Several other legal cases are now in progress against the BMA. These are mostly cases where doctors have been successful in winning racism claims against their employer or other body after the BMA has refused support. Currently, the 51% rule is applied in BMA House—that is, that the organisation will not support any claims of racial discrimination by a member unless there is at least a 51% chance of success in an employment tribunal. This may seem reasonable, but perhaps should again be considered in the context of the Metropolitan Police. Since the Lawrence inquiry, police officers have a duty to give serious consideration to all claims of racially motivated crime. I would argue that the BMA should at least give serious consideration to doctors who allege racism by NHS organisations, even (or perhaps especially) if this is difficult to prove. Although it may be easy to play the race card, unless a union takes such claims seriously and supports its members, it is guilty of institutional racism.
Another example of failing ethnic minority members involves trust grade doctors. Only 130 known BMA members are on trust grades (about 0.1% of the membership), yet these doctors are usually from ethnic minorities. It is difficult to know how many trust grade doctors there are, but a recent study found 430 such posts advertised over four weeks,8 suggesting that several thousand posts exist across the country. The BMA seems unable or reluctant to recruit these doctors, yet they remain one of the most exploited groups.

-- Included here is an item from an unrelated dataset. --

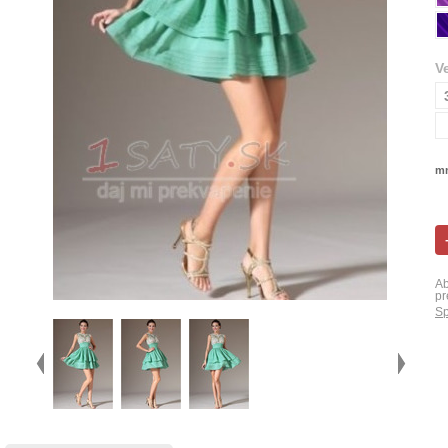
V
mn
Ab
pr
Sp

Under the 2002 Race Relations Act, public sector bodies have a duty to carry out monitoring of ethnic minority representation on its committees. Commendably, the BMA does this. Yet I have never seen the results of such monitoring, far less any action taken. Despite the fact that one third of doctors in the NHS are from ethnic minorities, they represent only a few per cent of the inner BMA. Six years ago, the BMA said: “Although many organisations and medical schools collect data on ethnicity… few of them actually publish the results in a meaningful way [and] even though data might be collected, nothing is being done to monitor the figures and effect change.”9 Unfortunately, the BMA now lags behind many of those organisations it has criticised.
Next steps for the BMA
As Macpherson made clear, the first step towards change is recognition that there is a problem.7 Many of us are waiting to hear that recognition. The BMA urgently needs to reform. To do this it first needs to acknowledge the problems. An alternative to the current compensation system needs to be introduced quickly. Radical steps to reconnect with the membership and revitalise the political process are necessary. A more active role in leading opinion and fighting for change is essential. The BMA needs to take steps to attract and recruit ethnic minority doctors, to fight their causes, and to be seen as an inclusive and democratic organisation. Without these steps it will fail.
The BMA is serving its members poorly
Large and increasing sums are spent compensating council members for loss of private earnings
Poor voting turnout and a lack of candidates for council elections are symptomatic of members' disenchantment
The BMA denies the existence of institutional racism but represents doctors from ethnic minorities poorly
Competing interests NM has received a payment from the compensation committee while working part time.